Commit c8124a33 authored by rjzamora's avatar rjzamora
Browse files

Adding ccio_overview.md, but the documentation is old. I will replace the file...

Adding ccio_overview.md, but the documentation is old. I will replace the file with up-to-date documentetaiton in the next commit (this commiet is just saving older work)
parent 4894c43b
# The Custom-Collective IO (CCIO) Virtual File-Driver Layer (VFDL)
This document is intended to provide an overview of the custom-collective IO (CCIO) virtual file-driver layer (VFDL) for parallel I/O operations in HDF5. The purpose of CCIO is to provide a dedicated optimization layer, on *top* of the existing MPIO virtual file driver (VFD), for the implementation of collective optimizations outside of the MPI-IO library. As it is currently implemented, the CCIO VFDL assumes that an MPI library is available on the system. When enabled, calls to the MPIO VFD can be rerouted into the specialized CCIO routines, which can ultimately use either MPI-IO and/or POSIX/GNI/OFI to interact with the underlying parallel file system (PFS).
The CCIO VFDL is designed to support/modify HDF5 `select_write` and `select_read` operations. For example, in the MPIO VFD, a `select_write` call will utilize `H5FD_mpio_custom_write`, which transfers data between *flatbuf* structures in both file and memory space. When such an operation is performed, the default HDF5 call path can be overridden by a custom CCIO algorithm.
An ideal CCIO end product will contain a suite of optimizations for system-aware data aggregation and PFS access. Since, by default, parallel HDF5 relies on the underlying MPI-IO library for collective I/O performance, the key advantage of this new layer is that it provides a dedicated module for the implementation of algorithms that may be missing from the available MPI-IO libraries on a given system (and/or may have unnecessary overhead within the existing HDF5 MPIO-VFD). The optimizations implemented in this new layer may be system dependent, application dependent, and/or experimental.
![alt text](softstack.png "Software Stack")
**Fig 1.** *Relative position of the CCIO VFDL within the larger HDF5 software stack. The new optimization layer is closely integrated with the MPIO VFD. From the perspective of the user-application, CCIO-based optimizations are simply modified versions of default MPIO-driver routines.*
Currently, the existing CCIO implementation includes:
1. An optimized aggregation algorithm for *two-phase* I/O (For both *read* and *write* operations).

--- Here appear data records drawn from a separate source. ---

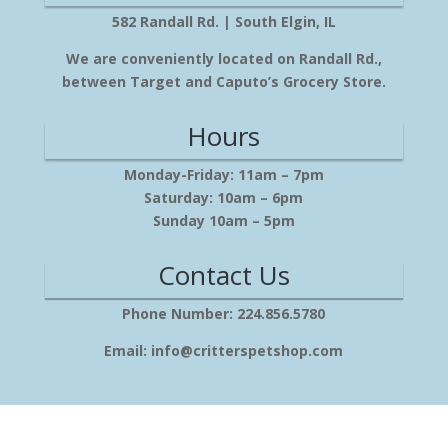
582 Randall Rd. | South Elgin, IL
We are conveniently located on Randall Rd.,
between Target and Caputo’s Grocery Store.
Hours
Monday-Friday: 11am – 7pm
Saturday: 10am – 6pm
Sunday 10am – 5pm
Contact Us
Phone Number: 224.856.5780
Email: info@critterspetshop.com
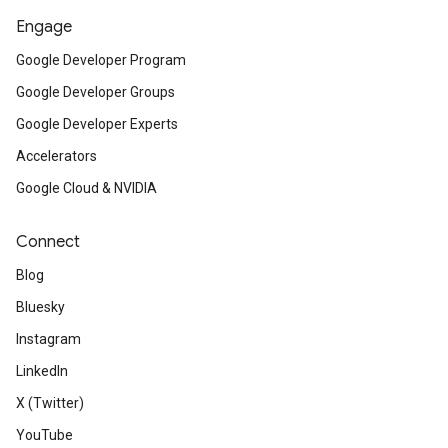
Engage
Google Developer Program
Google Developer Groups
Google Developer Experts
Accelerators
Google Cloud & NVIDIA
Connect
Blog
Bluesky
Instagram
LinkedIn
X (Twitter)
YouTube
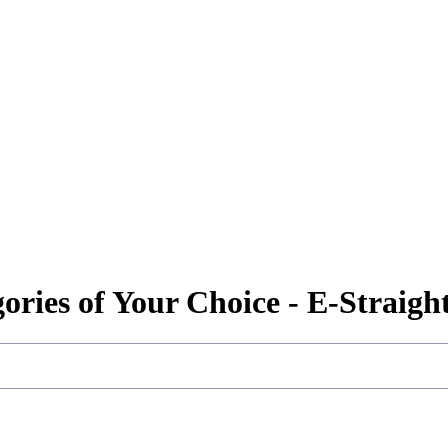
gories of Your Choice - E-Straig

This optimization leverages **one-sided** (RMA) communication to minimize aggregation overhead, and ultimately improve scalability. The implementation also avoids the overhead of constructing/deconstructing `MPI_Datatype` objects.
2. Topology aware aggregator selection, based on the TAPIOCA library [1].
As illustrated in **Fig 1**, the CCIO VFDL is implemented on top of the MPIO VFD, and it is designed to intercept I/O calls to the MPIO VFD, and apply custom optimizations. The new layer can be understood as an organized collection of *new* MPIO-VFD driver routines, mostly contained in the `H5FDmpio_ccio.c` file (and headers).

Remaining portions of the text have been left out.